Une pédiatre en soins palliatifs au CHU Sainte-Justine, originaire de Rivière-du-Loup, a partagé sur les médias sociaux un puissant témoignage, qui a été repris par le journal La Presse.
Gabrielle Brodeur St-Jacques craint qu’il ne soit plus possible pour elle d’accompagner les enfants en fin de vie, et ce, en raison de la Loi 2. Dans son cri du cœur, qui a été relayé des centaines de fois, elle explique que les spécialités comme la sienne, où l’impact ne se mesure pas en nombre de patients, mais en humanité, seront parmi les plus touchées par la nouvelle loi.
Selon la spécialiste, ses journées les plus « productives » sont souvent celles où elle est demeurée au chevet d’un seul enfant, offrant « le bon mot, le bon geste, la bonne molécule, la bonne parcelle de magie, et ce, jusqu’au dernier instant ».
Avec les coupes de la Loi 2, elle craint de devoir se réorienter, non pas pour s’enrichir, mais pour « survivre à ses dettes d’études, protéger sa retraite et se prémunir contre la maladie ». Elle envisage donc de travailler dans un clinique de pédiatrie à haut débit, où elle soignera des otites et des blessures mineures, un service qu’elle considère comme louable et nécessaire, mais qui l’éloigne de sa passion et de sa vocation.
Voici l’intégralité du message partagé par Gabrielle Brodeur St-Jacques :
Je suis pédiatre en soins palliatifs.Ma mission n’est pas de guérir, mais plutôt d’adoucir.

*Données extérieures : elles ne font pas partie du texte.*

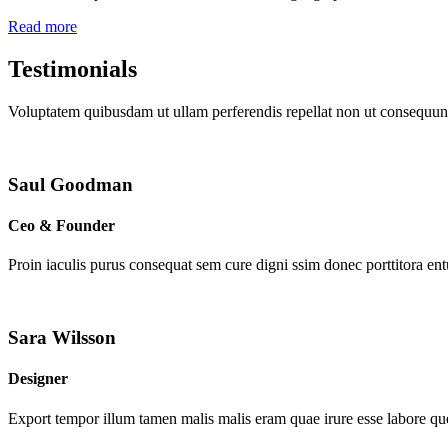
Read more
Testimonials
Voluptatem quibusdam ut ullam perferendis repellat non ut consequunt
Saul Goodman
Ceo & Founder
Proin iaculis purus consequat sem cure digni ssim donec porttitora en
Sara Wilsson
Designer
Export tempor illum tamen malis malis eram quae irure esse labore que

Mon échec ne réside pas dans la mort, mais dans la souffrance.
Je consacre ma vie à accompagner et à soulager des enfants et leurs familles dans les moments les plus vulnérables de leur existence. J’y parviens en ayant la capacité de voir du beau dans la tragédie, de la lumière dans l’obscurité, de l’espoir dans la finitude. J’ai acquis une expertise de pointe en gestion de symptômes complexes, en maladies rares, en communication et en bioéthique. Je dédie ma vie à cette vocation, non pas par intérêt financier, mais pour honorer la valeur de chaque vie, aussi courte soit-elle.
Les spécialités comme la mienne, où l’impact ne se mesure pas en nombre de patients, mais en humanité, seront parmi les plus touchées par la Loi 2. Travail invisible pour le système, mais essentiel pour ceux qui traversent la maladie grave ou le deuil, la valeur de ces soins ne peut se réduire à des indicateurs quantitatifs. Mes journées les plus « productives » sont souvent celles où je suis restée au chevet d’un seul enfant, offrant le bon mot, le bon geste, la bonne molécule, la bonne parcelle de magie, et ce, jusqu’au dernier instant.

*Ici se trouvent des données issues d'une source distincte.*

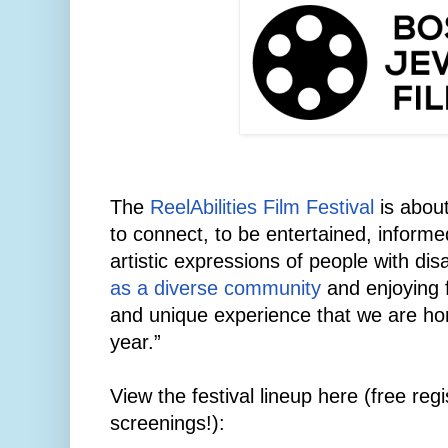
The
ReelAbilities Film Festival
is about
to connect, to be entertained, informe
artistic expressions of people with disab
as a diverse community
and enjoying f
and unique experience that we are hon
year.”
View the festival lineup here (free regis
screenings!):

Les soins palliatifs dépassent largement la fin de vie. Ils représentent souvent le choix de la qualité de vie plutôt que la quantité : un choix profondément humain, mais aussi vital pour le système. Permettre à un enfant de mourir paisiblement à la maison signifie souvent éviter des hospitalisations prolongées, des interventions invasives, des souffrances inutiles. Un accompagnement humain, empreint de dignité, est aussi un accompagnement plus juste, et, j’ose le dire, plus rentable pour la personne comme pour la collectivité.
Restreindre notre pratique serait une erreur humaine et une incohérence. À une époque où la technologie peut prolonger la vie sans toujours en préserver le sens, La loi 2, en limitant certaines de nos interventions, risque de multiplier les soins futiles, coûteux pour l’État et douloureux pour les familles.
Avec les coupes de la Loi 2, je devrai me réorienter. Non pas pour m’enrichir, mais pour survivre à mes dettes d’études, protéger ma retraite et me prémunir contre la maladie. J’irai pratiquer dans une clinique de pédiatrie à haut débit, où je soignerai des otites, des blessures mineures et d’autres maux du quotidien. Service louable et nécessaire, certes. Mais ma passion, ma vocation, mon âme sont ailleurs.
J’ai le cœur qui se fend en mille à l’idée de perdre ce privilège indescriptible : celui de côtoyer l’humain dans sa plus grande vulnérabilité et de pouvoir lui offrir, humblement, mon talent et mon expertise bien particulière.
Je ne sais pas à qui je m’adresse. Alors, cher gouvernement, cher système judiciaire, chère population, chère humanité : les enfants en soins palliatifs ne sont pas des statistiques. Je vous en supplie, ne les laissez pas souffrir impunément.
Voulons-nous vraiment d’un système qui mesure tout en chiffres, ou d’un système qui honore la valeur de la vie humaine, même la plus fragile?